• _Exercise aim_
Transcribe every entry below word for word, but skip the pictures.

• _Entries supplied_
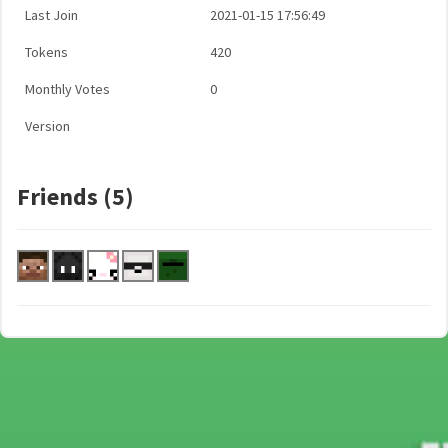
Last Join
2021-01-15 17:56:49
Tokens
420
Monthly Votes
0
Version
Friends (5)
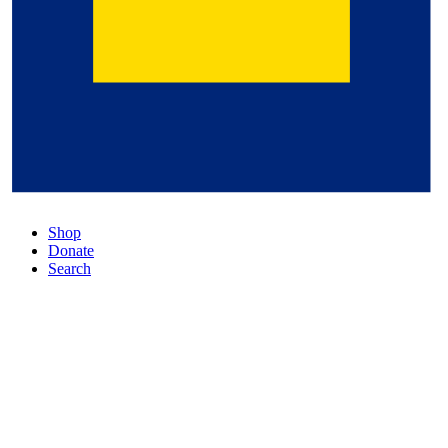
Shop
Donate
Search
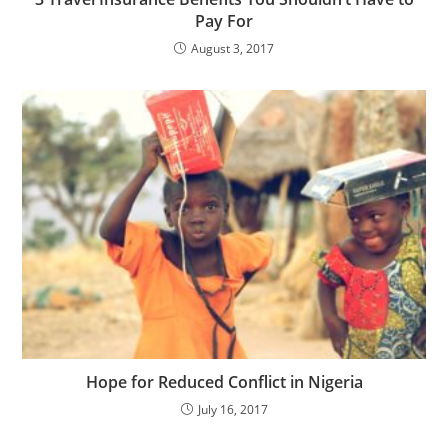
Pay For
August 3, 2017
Hope for Reduced Conflict in Nigeria
July 16, 2017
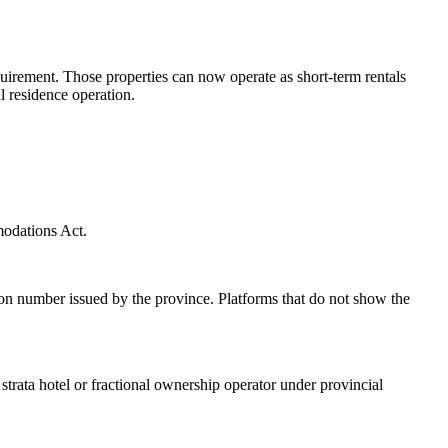
uirement. Those properties can now operate as short-term rentals
l residence operation.
modations Act.
n number issued by the province. Platforms that do not show the
rata hotel or fractional ownership operator under provincial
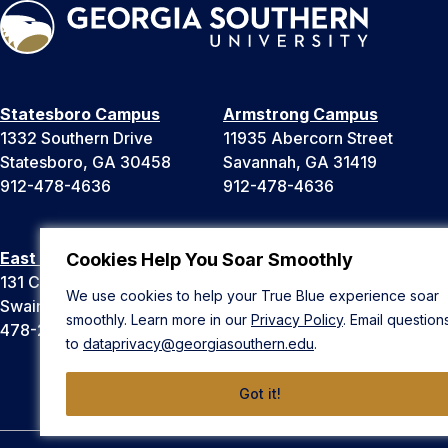
Statesboro Campus
Armstrong Campus
1332 Southern Drive
11935 Abercorn Street
Statesboro, GA 30458
Savannah, GA 31419
912-478-4636
912-478-4636
East Georgia Campus
Liberty Campus
Cookies Help You Soar Smoothly
131 College Cir
175 West Memorial Drive
We use cookies to help your True Blue experience soar
Swainsboro, GA 30401
Hinesville, GA 31313
smoothly. Learn more in our
Privacy Policy
. Email question
478-289-2000
912-478-4636
to
dataprivacy@georgiasouthern.edu
.
Got it!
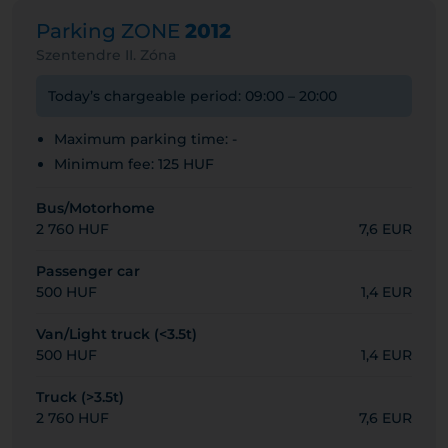
Parking ZONE
2012
Szentendre II. Zóna
Today’s chargeable period: 09:00 – 20:00
Maximum parking time: -
Minimum fee: 125 HUF
Bus/Motorhome
2 760 HUF
7,6 EUR
Passenger car
500 HUF
1,4 EUR
Van/Light truck (<3.5t)
500 HUF
1,4 EUR
Truck (>3.5t)
2 760 HUF
7,6 EUR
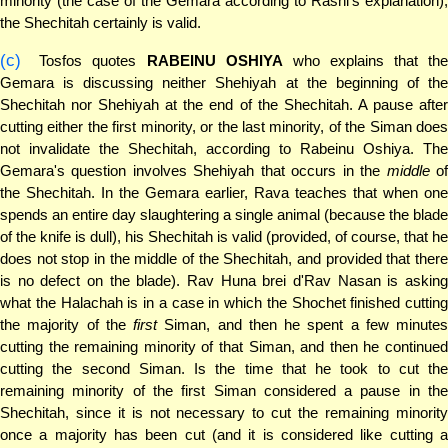
minority (the case of the Gemara according to Rashi's explanation),
the Shechitah certainly is valid.
(c)
Tosfos quotes
RABEINU OSHIYA
who explains that the
Gemara is discussing neither Shehiyah at the beginning of the
Shechitah nor Shehiyah at the end of the Shechitah. A pause after
cutting either the first minority, or the last minority, of the Siman does
not invalidate the Shechitah, according to Rabeinu Oshiya. The
Gemara's question involves Shehiyah that occurs in the
middle
o
the Shechitah. In the Gemara earlier, Rava teaches that when one
spends an entire day slaughtering a single animal (because the blade
of the knife is dull), his Shechitah is valid (provided, of course, that he
does not stop in the middle of the Shechitah, and provided that there
is no defect on the blade). Rav Huna brei d'Rav Nasan is asking
what the Halachah is in a case in which the Shochet finished cutting
the majority of the
first
Siman, and then he spent a few minutes
cutting the remaining minority of that Siman, and then he continued
cutting the second Siman. Is the time that he took to cut the
remaining minority of the first Siman considered a pause in the
Shechitah, since it is not necessary to cut the remaining minority
once a majority has been cut (and it is considered like cutting a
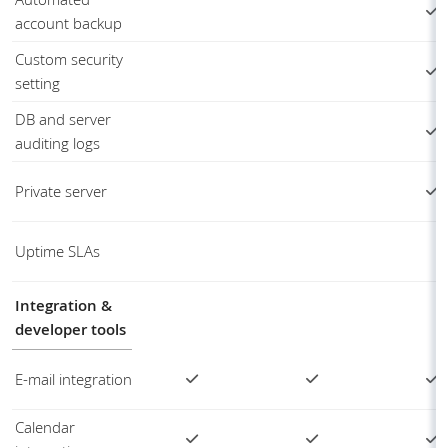
account backup
Custom security
setting
DB and server
auditing logs
Private server
Uptime SLAs
Integration &
developer tools
E-mail integration
Calendar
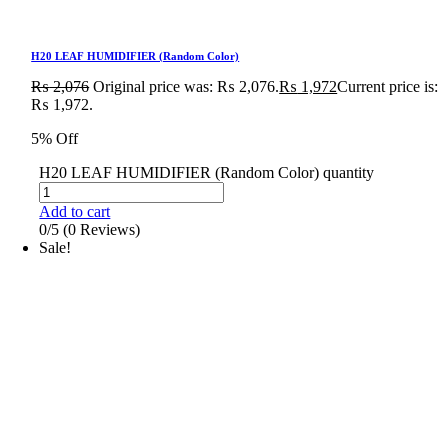
H20 LEAF HUMIDIFIER (Random Color)
₨
2,076
Original price was: ₨ 2,076.
₨
1,972
Current price is:
₨ 1,972.
5% Off
H20 LEAF HUMIDIFIER (Random Color) quantity
Add to cart
0/5
(0 Reviews)
Sale!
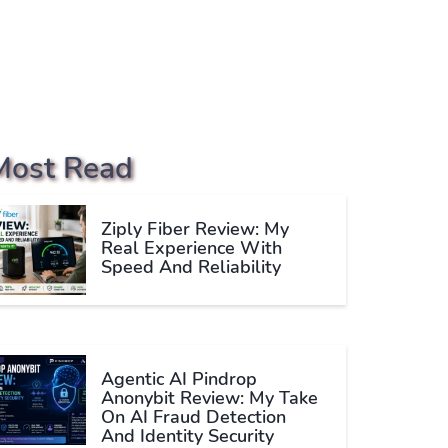
Most Read
Ziply Fiber Review: My
Real Experience With
Speed And Reliability
Agentic AI Pindrop
Anonybit Review: My Take
On AI Fraud Detection
And Identity Security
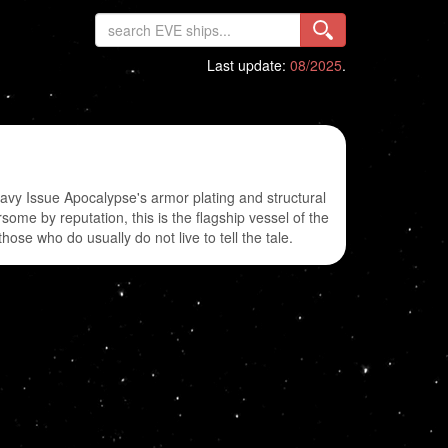
Last update:
08/2025
.
avy Issue Apocalypse's armor plating and structural
ome by reputation, this is the flagship vessel of the
ose who do usually do not live to tell the tale.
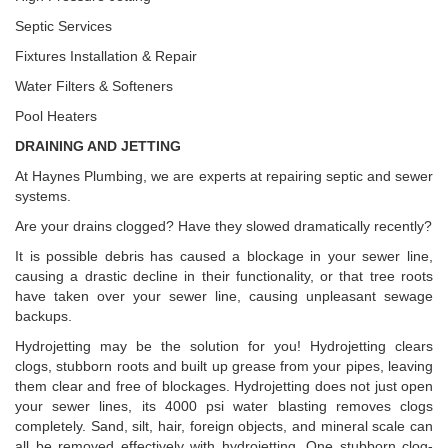
Septic Services
Fixtures Installation & Repair
Water Filters & Softeners
Pool Heaters
DRAINING AND JETTING
At Haynes Plumbing, we are experts at repairing septic and sewer
systems.
Are your drains clogged? Have they slowed dramatically recently?
It is possible debris has caused a blockage in your sewer line,
causing a drastic decline in their functionality, or that tree roots
have taken over your sewer line, causing unpleasant sewage
backups.
Hydrojetting may be the solution for you! Hydrojetting clears
clogs, stubborn roots and built up grease from your pipes, leaving
them clear and free of blockages. Hydrojetting does not just open
your sewer lines, its 4000 psi water blasting removes clogs
completely. Sand, silt, hair, foreign objects, and mineral scale can
all be removed effectively with hydrojetting. One stubborn clog-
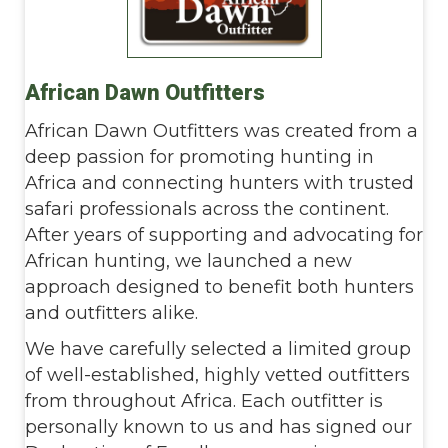
African Dawn Outfitters
African Dawn Outfitters was created from a
deep passion for promoting hunting in
Africa and connecting hunters with trusted
safari professionals across the continent.
After years of supporting and advocating for
African hunting, we launched a new
approach designed to benefit both hunters
and outfitters alike.
We have carefully selected a limited group
of well-established, highly vetted outfitters
from throughout Africa. Each outfitter is
personally known to us and has signed our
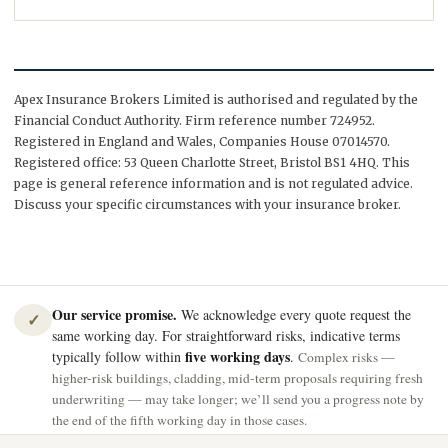
Apex Insurance Brokers Limited is authorised and regulated by the
Financial Conduct Authority. Firm reference number 724952.
Registered in England and Wales, Companies House 07014570.
Registered office: 53 Queen Charlotte Street, Bristol BS1 4HQ. This
page is general reference information and is not regulated advice.
Discuss your specific circumstances with your insurance broker.
Our service promise.
We acknowledge every quote request the
✓
same working day. For straightforward risks, indicative terms
five working days
typically follow within
.
Complex risks —
higher-risk buildings, cladding, mid-term proposals requiring fresh
underwriting — may take longer; we’ll send you a progress note by
the end of the fifth working day in those cases.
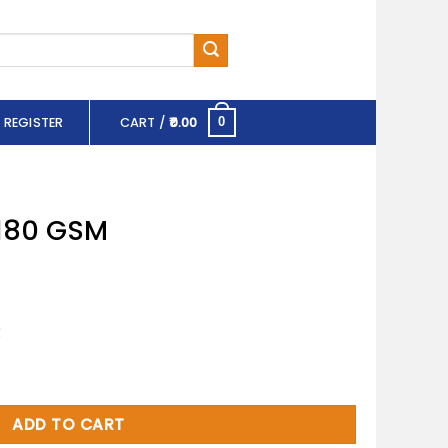
 REGISTER
CART /
0.00
0
 180 GSM
R
tity
ADD TO CART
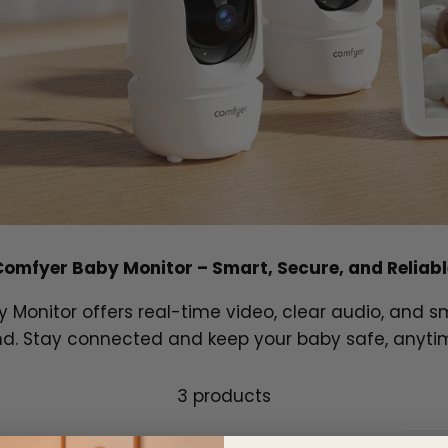
Comfyer Baby Monitor – Smart, Secure, and Reliabl
Monitor offers real-time video, clear audio, and sm
d. Stay connected and keep your baby safe, anyti
3 products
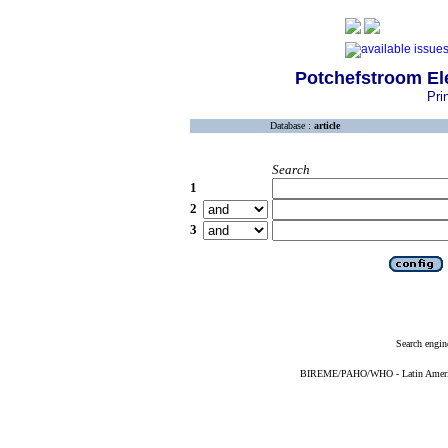
Potchefstroom El
Pri
Database :
article
Search
1
2
3
Search engin
BIREME/PAHO/WHO - Latin American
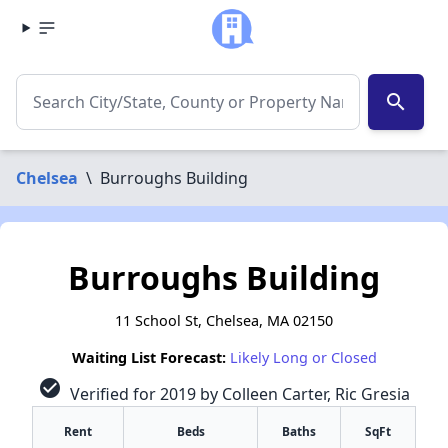
search
Chelsea
\
Burroughs Building
Burroughs Building
11 School St, Chelsea, MA 02150
Waiting List Forecast:
Likely Long or Closed
check_circle
Verified for 2019 by Colleen Carter, Ric Gresia
Rent
Beds
Baths
SqFt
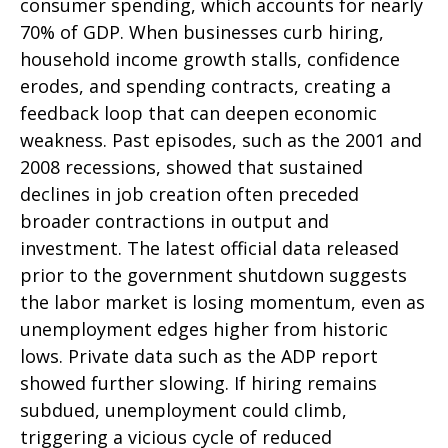
consumer spending, which accounts for nearly
70% of GDP. When businesses curb hiring,
household income growth stalls, confidence
erodes, and spending contracts, creating a
feedback loop that can deepen economic
weakness. Past episodes, such as the 2001 and
2008 recessions, showed that sustained
declines in job creation often preceded
broader contractions in output and
investment. The latest official data released
prior to the government shutdown suggests
the labor market is losing momentum, even as
unemployment edges higher from historic
lows. Private data such as the ADP report
showed further slowing. If hiring remains
subdued, unemployment could climb,
triggering a vicious cycle of reduced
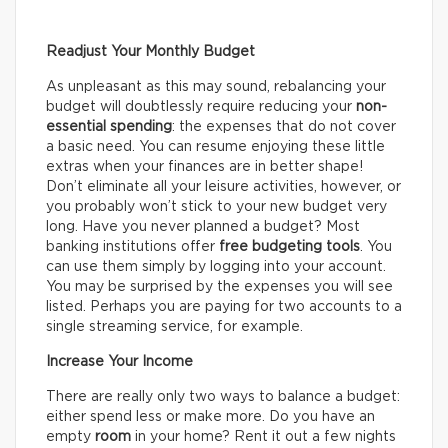
Readjust Your Monthly Budget
As unpleasant as this may sound, rebalancing your
budget will doubtlessly require reducing your
non-
essential spending
: the expenses that do not cover
a basic need. You can resume enjoying these little
extras when your finances are in better shape!
Don’t eliminate all your leisure activities, however, or
you probably won’t stick to your new budget very
long. Have you never planned a budget? Most
banking institutions offer
free budgeting tools
. You
can use them simply by logging into your account.
You may be surprised by the expenses you will see
listed. Perhaps you are paying for two accounts to a
single streaming service, for example.
Increase Your Income
There are really only two ways to balance a budget:
either spend less or make more. Do you have an
empty
room
in your home? Rent it out a few nights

• _Written answer_
Last Join
2021-01-15 17:56:49
Tokens
420
Monthly Votes
0
Version
Friends (5)
Shop
Donate
Search
Pay For
August 3, 2017
Hope for Reduced Conflict in Nigeria
July 16, 2017
uirement. Those properties can now operate as short-term rentals
l residence operation.
modations Act.
n number issued by the province. Platforms that do not show the
rata hotel or fractional ownership operator under provincial
Statesboro Campus
Armstrong Campus
1332 Southern Drive
11935 Abercorn Street
Statesboro, GA 30458
Savannah, GA 31419
912-478-4636
912-478-4636
East Georgia Campus
Liberty Campus
Cookies Help You Soar Smoothly
131 College Cir
175 West Memorial Drive
We use cookies to help your True Blue experience soar
Swainsboro, GA 30401
Hinesville, GA 31313
smoothly. Learn more in our
Privacy Policy
. Email question
478-289-2000
912-478-4636
to
dataprivacy@georgiasouthern.edu
.
Got it!
Parking ZONE
2012
Szentendre II. Zóna
Today’s chargeable period: 09:00 – 20:00
Maximum parking time: -
Minimum fee: 125 HUF
Bus/Motorhome
2 760 HUF
7,6 EUR
Passenger car
500 HUF
1,4 EUR
Van/Light truck (<3.5t)
500 HUF
1,4 EUR
Truck (>3.5t)
2 760 HUF
7,6 EUR
minority (the case of the Gemara according to Rashi's explanation),
the Shechitah certainly is valid.
(c)
Tosfos quotes
RABEINU OSHIYA
who explains that the
Gemara is discussing neither Shehiyah at the beginning of the
Shechitah nor Shehiyah at the end of the Shechitah. A pause after
cutting either the first minority, or the last minority, of the Siman does
not invalidate the Shechitah, according to Rabeinu Oshiya. The
Gemara's question involves Shehiyah that occurs in the
middle
o
the Shechitah. In the Gemara earlier, Rava teaches that when one
spends an entire day slaughtering a single animal (because the blade
of the knife is dull), his Shechitah is valid (provided, of course, that he
does not stop in the middle of the Shechitah, and provided that there
is no defect on the blade). Rav Huna brei d'Rav Nasan is asking
what the Halachah is in a case in which the Shochet finished cutting
the majority of the
first
Siman, and then he spent a few minutes
cutting the remaining minority of that Siman, and then he continued
cutting the second Siman. Is the time that he took to cut the
remaining minority of the first Siman considered a pause in the
Shechitah, since it is not necessary to cut the remaining minority
once a majority has been cut (and it is considered like cutting a
account backup
Custom security
setting
DB and server
auditing logs
Private server
Uptime SLAs
Integration &
developer tools
E-mail integration
Calendar
H20 LEAF HUMIDIFIER (Random Color)
₨
2,076
Original price was: ₨ 2,076.
₨
1,972
Current price is:
₨ 1,972.
5% Off
H20 LEAF HUMIDIFIER (Random Color) quantity
Add to cart
0/5
(0 Reviews)
Sale!
Most Read
Ziply Fiber Review: My
Real Experience With
Speed And Reliability
Agentic AI Pindrop
Anonybit Review: My Take
On AI Fraud Detection
And Identity Security
Last update:
08/2025
.
avy Issue Apocalypse's armor plating and structural
ome by reputation, this is the flagship vessel of the
ose who do usually do not live to tell the tale.
Septic Services
Fixtures Installation & Repair
Water Filters & Softeners
Pool Heaters
DRAINING AND JETTING
At Haynes Plumbing, we are experts at repairing septic and sewer
systems.
Are your drains clogged? Have they slowed dramatically recently?
It is possible debris has caused a blockage in your sewer line,
causing a drastic decline in their functionality, or that tree roots
have taken over your sewer line, causing unpleasant sewage
backups.
Hydrojetting may be the solution for you! Hydrojetting clears
clogs, stubborn roots and built up grease from your pipes, leaving
them clear and free of blockages. Hydrojetting does not just open
your sewer lines, its 4000 psi water blasting removes clogs
completely. Sand, silt, hair, foreign objects, and mineral scale can
all be removed effectively with hydrojetting. One stubborn clog-
African Dawn Outfitters
African Dawn Outfitters was created from a
deep passion for promoting hunting in
Africa and connecting hunters with trusted
safari professionals across the continent.
After years of supporting and advocating for
African hunting, we launched a new
approach designed to benefit both hunters
and outfitters alike.
We have carefully selected a limited group
of well-established, highly vetted outfitters
from throughout Africa. Each outfitter is
personally known to us and has signed our
Apex Insurance Brokers Limited is authorised and regulated by the
Financial Conduct Authority. Firm reference number 724952.
Registered in England and Wales, Companies House 07014570.
Registered office: 53 Queen Charlotte Street, Bristol BS1 4HQ. This
page is general reference information and is not regulated advice.
Discuss your specific circumstances with your insurance broker.
Our service promise.
We acknowledge every quote request the
✓
same working day. For straightforward risks, indicative terms
five working days
typically follow within
.
Complex risks —
higher-risk buildings, cladding, mid-term proposals requiring fresh
underwriting — may take longer; we’ll send you a progress note by
the end of the fifth working day in those cases.
 REGISTER
CART /
0.00
0
 180 GSM
R
tity
ADD TO CART
Comfyer Baby Monitor – Smart, Secure, and Reliabl
Monitor offers real-time video, clear audio, and sm
d. Stay connected and keep your baby safe, anyti
3 products
Potchefstroom El
Pri
Database :
article
Search
1
2
3
Search engin
BIREME/PAHO/WHO - Latin American
search
Chelsea
\
Burroughs Building
Burroughs Building
11 School St, Chelsea, MA 02150
Waiting List Forecast:
Likely Long or Closed
check_circle
Verified for 2019 by Colleen Carter, Ric Gresia
Rent
Beds
Baths
SqFt
consumer spending, which accounts for nearly
70% of GDP. When businesses curb hiring,
household income growth stalls, confidence
erodes, and spending contracts, creating a
feedback loop that can deepen economic
weakness. Past episodes, such as the 2001 and
2008 recessions, showed that sustained
declines in job creation often preceded
broader contractions in output and
investment. The latest official data released
prior to the government shutdown suggests
the labor market is losing momentum, even as
unemployment edges higher from historic
lows. Private data such as the ADP report
showed further slowing. If hiring remains
subdued, unemployment could climb,
triggering a vicious cycle of reduced
Readjust Your Monthly Budget
As unpleasant as this may sound, rebalancing your
budget will doubtlessly require reducing your
non-
essential spending
: the expenses that do not cover
a basic need. You can resume enjoying these little
extras when your finances are in better shape!
Don’t eliminate all your leisure activities, however, or
you probably won’t stick to your new budget very
long. Have you never planned a budget? Most
banking institutions offer
free budgeting tools
. You
can use them simply by logging into your account.
You may be surprised by the expenses you will see
listed. Perhaps you are paying for two accounts to a
single streaming service, for example.
Increase Your Income
There are really only two ways to balance a budget:
either spend less or make more. Do you have an
empty
room
in your home? Rent it out a few nights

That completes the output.